L’auteur principal, le Dr Haidong Wang, de l’Institut américain pour la mesure et l’évaluation de la santé, a déclaré : « Comprendre le nombre réel de décès dus à la pandémie est essentiel pour une prise de décision efficace en matière de santé publique. Des études menées dans plusieurs pays, dont la Suède et les Pays-Bas, suggèrent que le COVID-19 était la cause directe de la plupart des décès excessifs, mais nous ne disposons actuellement pas de suffisamment de preuves pour la plupart des endroits. « Des recherches plus approfondies aideront à révéler combien de décès ont été directement causés par le COVID-19 et combien sont survenus en conséquence indirecte de la pandémie. »

Les auteurs reconnaissent un certain nombre de limites à leur étude. Un modèle statistique a été utilisé pour prédire la surmortalité dans les pays qui ne communiquaient pas de données hebdomadaires ou mensuelles sur les décès toutes causes confondues, soulignant la nécessité de mesures directes à partir de ces emplacements.

Les estimations de décès excédentaires ont été calculées uniquement pour la période entière d’étude, et non par semaine ou par mois, en raison de retards et d’incohérences dans la déclaration des données sur les décès dus au COVID-19 qui pourraient modifier considérablement les estimations.

Implications de toutes les preuves disponibles

Nos estimations de la surmortalité due au COVID-19 suggèrent que l’impact de la pandémie de COVID-19 sur la mortalité a été plus dévastateur que la situation documentée par les statistiques officielles. Les statistiques officielles sur les décès signalés dus au COVID-19 ne donnent qu’une image partielle du véritable fardeau de la mortalité.

La différence entre la surmortalité et les décès dus au COVID-19 signalés pourrait être due à un sous-diagnostic dû à des tests insuffisants, à des difficultés de déclaration ou à une mortalité plus élevée que prévu due à d’autres maladies en raison de changements dans les comportements liés à la pandémie. ou un accès réduit aux soins de santé ou à d’autres services essentiels. prestations de service.

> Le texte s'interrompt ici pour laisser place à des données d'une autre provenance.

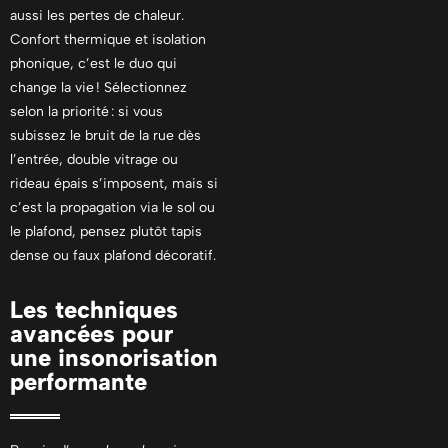
aussi les pertes de chaleur.
Confort thermique et isolation
phonique, c’est le duo qui
change la vie ! Sélectionnez
selon la priorité : si vous
subissez le bruit de la rue dès
l’entrée, double vitrage ou
rideau épais s’imposent, mais si
c’est la propagation via le sol ou
le plafond, pensez plutôt tapis
dense ou faux plafond décoratif.
Les techniques
avancées pour
une insonorisation
performante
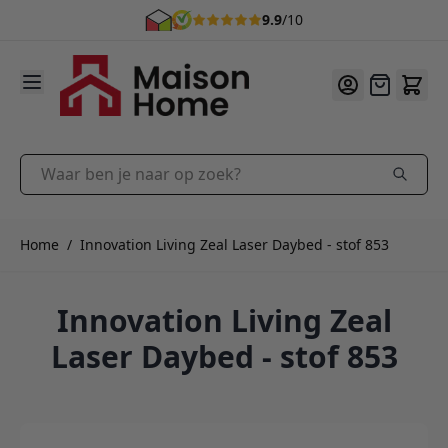
9.9
/10
Ga naar de inhoud
Offerte
Waar ben je naar op zoek?
Home
/
Innovation Living Zeal Laser Daybed - stof 853
Innovation Living Zeal
Laser Daybed - stof 853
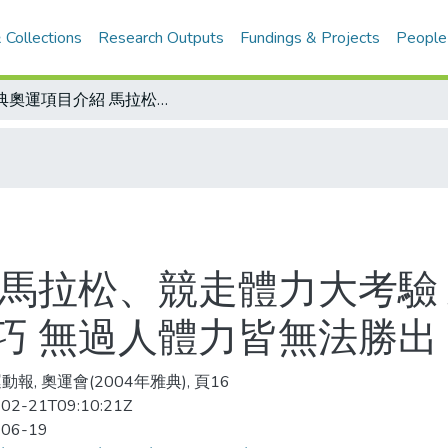
 Collections
Research Outputs
Fundings & Projects
People
雅典奧運項目介紹 馬拉松、競走體力大考驗 馬拉松路程遠 競走規則嚴格須擅用技巧 無過人體力皆無法勝出
 馬拉松、競走體力大考驗 
巧 無過人體力皆無法勝出
報, 奧運會(2004年雅典), 頁16
02-21T09:10:21Z
-06-19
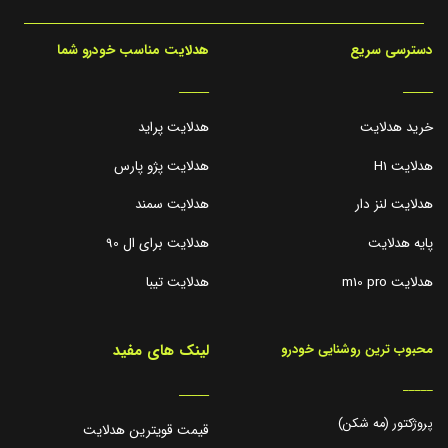
دسترسی سریع
هدلایت مناسب خودرو شما
_____
_____
خرید هدلایت
هدلایت پراید
هدلایت H1
هدلایت پژو پارس
هدلایت لنز دار
هدلایت سمند
پایه هدلایت
هدلایت برای ال 90
هدلایت m10 pro
هدلایت تیبا
لینک های مفید
محبوب ترین روشنایی خودرو
_____
_____
پروژکتور (مه شکن)
قیمت قویترین هدلایت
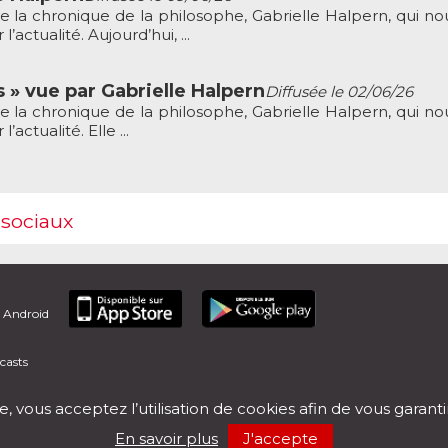
e la chronique de la philosophe, Gabrielle Halpern, qui nou
’actualité. Aujourd’hui, ...
 » vue par Gabrielle Halpern
Diffusée le 02/06/26
e la chronique de la philosophe, Gabrielle Halpern, qui nou
actualité. Elle ...
 sociaux
t Android
casts
e, vous acceptez l’utilisation de cookies afin de vous garant
En savoir plus
J'accepte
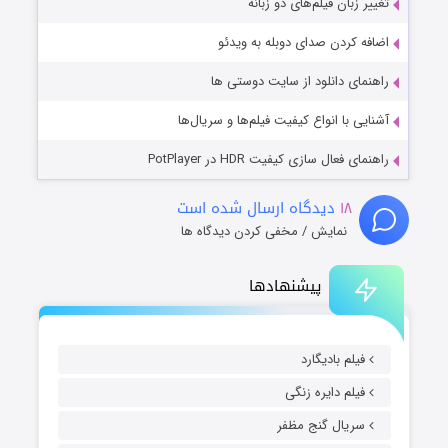
تغییر زبان فیلم‌های دو زبانه
اضافه کردن صدای دوبله به ویدئو
راهنمای دانلود از سایت دوستی ها
آشنایی با انواع کیفیت فیلم‌ها و سریال‌ها
راهنمای فعال سازی کیفیت HDR در PotPlayer
۱۸
دیدگاه ارسال شده است
نمایش / مخفی کردن دیدگاه ها
پیشنهادها
فیلم بادیگارد
فیلم دایره زنگی
سریال گنج مظفر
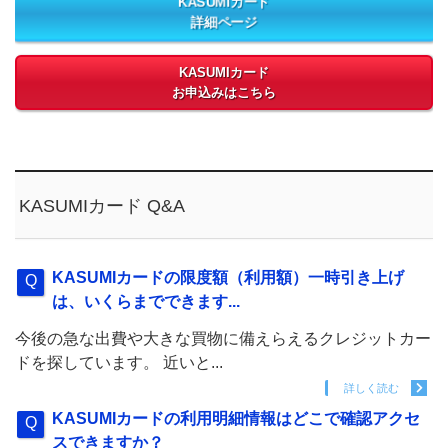
KASUMIカード
詳細ページ
KASUMIカード
お申込みはこちら
KASUMIカード Q&A
KASUMIカードの限度額（利用額）一時引き上げ
は、いくらまでできます...
今後の急な出費や大きな買物に備えらえるクレジットカー
ドを探しています。 近いと...
詳しく読む
KASUMIカードの利用明細情報はどこで確認アクセ
スできますか？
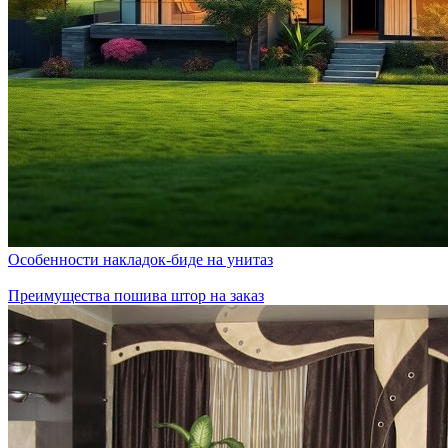
Особенности накладок-биде на унитаз
Преимущества пошива штор на заказ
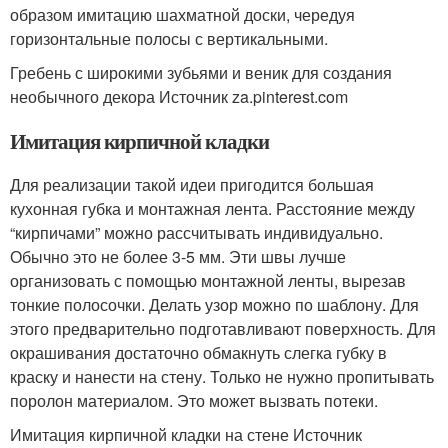
образом имитацию шахматной доски, чередуя
горизонтальные полосы с вертикальными.
Гребень с широкими зубьями и веник для создания
необычного декора Источник za.pinterest.com
Имитация кирпичной кладки
Для реализации такой идеи пригодится большая
кухонная губка и монтажная лента. Расстояние между
“кирпичами” можно рассчитывать индивидуально.
Обычно это не более 3-5 мм. Эти швы лучше
организовать с помощью монтажной ленты, вырезав
тонкие полосочки. Делать узор можно по шаблону. Для
этого предварительно подготавливают поверхность. Для
окрашивания достаточно обмакнуть слегка губку в
краску и нанести на стену. Только не нужно пропитывать
поролон материалом. Это может вызвать потеки.
Имитация кирпичной кладки на стене Источник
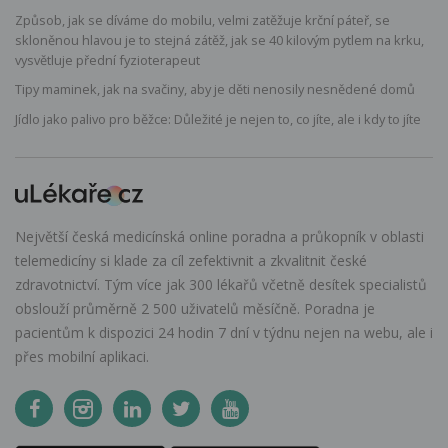
Způsob, jak se díváme do mobilu, velmi zatěžuje krční páteř, se
skloněnou hlavou je to stejná zátěž, jak se 40 kilovým pytlem na krku,
vysvětluje přední fyzioterapeut
Tipy maminek, jak na svačiny, aby je děti nenosily nesnědené domů
Jídlo jako palivo pro běžce: Důležité je nejen to, co jíte, ale i kdy to jíte
Největší česká medicínská online poradna a průkopník v oblasti
telemedicíny si klade za cíl zefektivnit a zkvalitnit české
zdravotnictví. Tým více jak 300 lékařů včetně desítek specialistů
obslouží průměrně 2 500 uživatelů měsíčně. Poradna je
pacientům k dispozici 24 hodin 7 dní v týdnu nejen na webu, ale i
přes mobilní aplikaci.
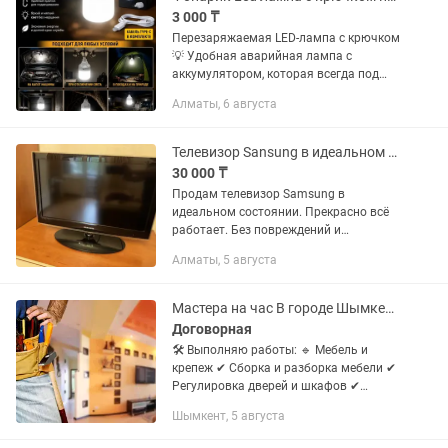
3 000 ₸
Перезаряжаемая LED-лампа с крючком
💡 Удобная аварийная лампа с
аккумулятором, которая всегда под
рукой, когда нужен свет. 🔋 Заряжается
Алматы, 6 августа
через Type-C — кабель в комплекте. 💡 2
уровня яркости — можно...
Телевизор Sansung в идеальном состоянии
30 000 ₸
Продам телевизор Samsung в
идеальном состоянии. Прекрасно всё
работает. Без повреждений и
дефектов. Отличного качества и
Алматы, 5 августа
никогда не был в ремонте. Покупали в
магазине Sulpak. Этот телевизор
имеет...
Мастера на час В городе Шымкенти
Договорная
🛠 Выполняю работы: 🔹 Мебель и
крепеж ✔ Сборка и разборка мебели ✔
Регулировка дверей и шкафов ✔
Замена петель, ручек, доводчиков ✔
Шымкент, 5 августа
Навеска полок, шкафов, крючков 🔹
Электрика (мелкий ремонт) ✔...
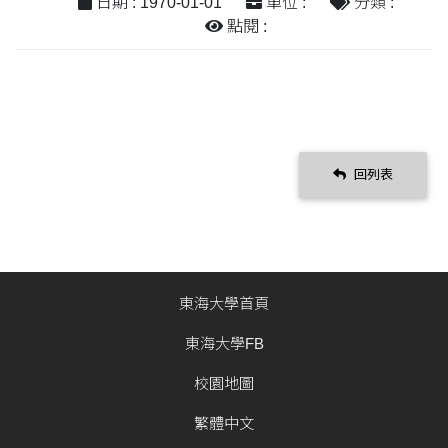
日期 : 1970-01-01
單位 :
分類 :
點閱 :
回列表
東海大學首頁
東海大學FB
校園地圖
繁體中文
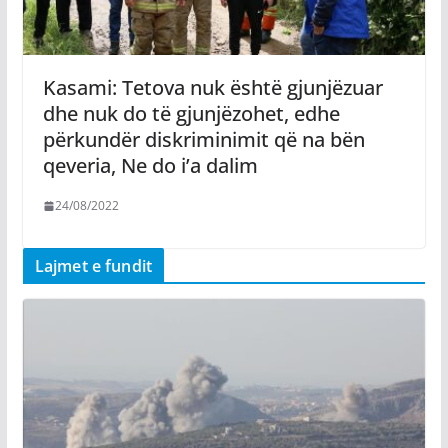
Kasami: Tetova nuk është gjunjëzuar
dhe nuk do të gjunjëzohet, edhe
përkundër diskriminimit që na bën
qeveria, Ne do i’a dalim
24/08/2022
Lajmet e fundit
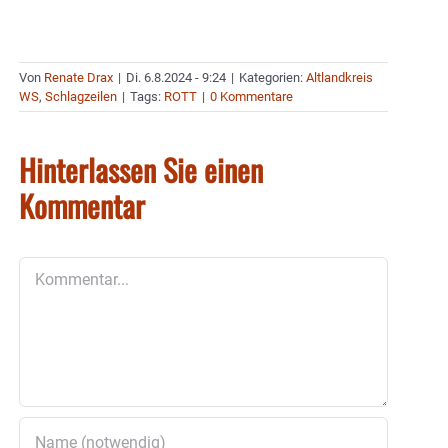
Von
Renate Drax
|
Di. 6.8.2024 - 9:24
|
Kategorien:
Altlandkreis
WS
,
Schlagzeilen
|
Tags:
ROTT
|
0 Kommentare
Hinterlassen Sie einen
Kommentar
Kommentar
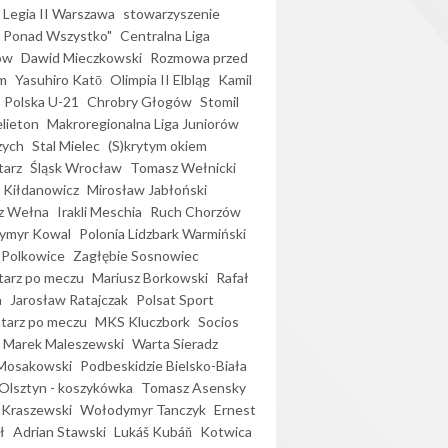
Legia II Warszawa
stowarzyszenie
l Ponad Wszystko"
Centralna Liga
ów
Dawid Mieczkowski
Rozmowa przed
m
Yasuhiro Katō
Olimpia II Elbląg
Kamil
Polska U-21
Chrobry Głogów
Stomil
elieton
Makroregionalna Liga Juniorów
zych
Stal Mielec
(S)krytym okiem
arz
Śląsk Wrocław
Tomasz Wełnicki
 Kiłdanowicz
Mirosław Jabłoński
z Wełna
Irakli Meschia
Ruch Chorzów
ymyr Kowal
Polonia Lidzbark Warmiński
 Polkowice
Zagłębie Sosnowiec
arz po meczu
Mariusz Borkowski
Rafał
a
Jarosław Ratajczak
Polsat Sport
arz po meczu
MKS Kluczbork
Socios
Marek Maleszewski
Warta Sieradz
Mosakowski
Podbeskidzie Bielsko-Biała
 Olsztyn - koszykówka
Tomasz Asensky
 Kraszewski
Wołodymyr Tanczyk
Ernest
ł
Adrian Stawski
Lukáš Kubáň
Kotwica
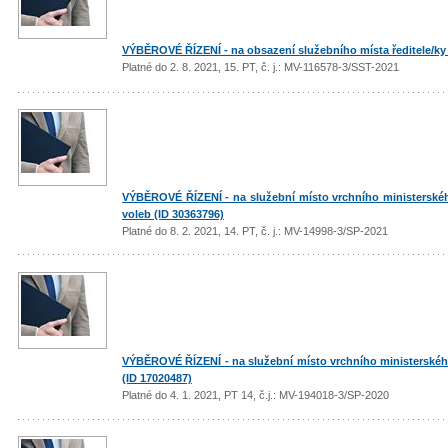
VÝBĚROVÉ ŘÍZENÍ - na obsazení služebního místa ředitele/ky
Platné do 2. 8. 2021, 15. PT, č. j.: MV-116578-3/SST-2021
VÝBĚROVÉ ŘÍZENÍ - na služební místo vrchního ministerskéh
voleb (ID 30363796)
Platné do 8. 2. 2021, 14. PT, č. j.: MV-14998-3/SP-2021
VÝBĚROVÉ ŘÍZENÍ - na služební místo vrchního ministerskéh
(ID 17020487)
Platné do 4. 1. 2021, PT 14, č.j.: MV-194018-3/SP-2020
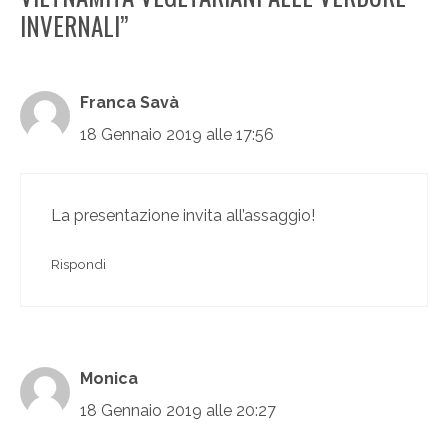
INVERNALI”
Franca Savà
18 Gennaio 2019 alle 17:56
La presentazione invita all’assaggio!
Rispondi
Monica
18 Gennaio 2019 alle 20:27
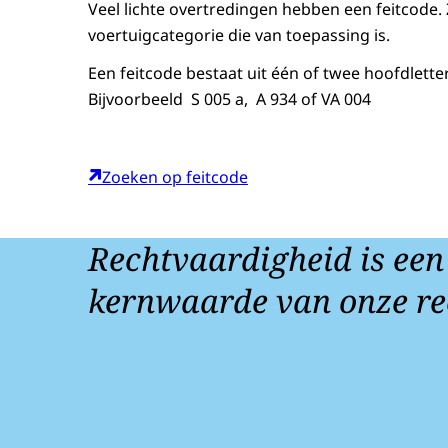
Veel lichte overtredingen hebben een feitcode. 
voertuigcategorie die van toepassing is.
Een feitcode bestaat uit één of twee hoofdletters
Bijvoorbeeld S 005 a, A 934 of VA 004
Zoeken op feitcode
Rechtvaardigheid is een
kernwaarde van onze re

L’écart entre la surmortalité estimée et les décès dus au COVID-19 déclarés est beaucoup plus important en Asie du Sud et en Afrique subsaharienne que dans les autres régions. Les différences observées entre la mortalité signalée par la COVID-19 et la surmortalité liée à la COVID-19 soulignent l’importance d’utiliser les estimations de la surmortalité liée à la COVID-19 dans les efforts politiques et de suivi et d’évaluation. .

Interprétation

L’impact total de la pandémie a été bien plus important que ne l’indiquent les décès signalés dus au COVID-19 à lui seul. Les systèmes d’enregistrement des décès dans le monde, longtemps considérés comme essentiels à la stratégie mondiale de santé publique, doivent être renforcés pour améliorer la surveillance de cette pandémie et des futures pandémies.

En outre, des recherches plus approfondies sont nécessaires pour aider à distinguer la proportion de surmortalité directement causée par l’infection par le SRAS-CoV-2 et les changements dans les causes de décès comme conséquence indirecte de la pandémie.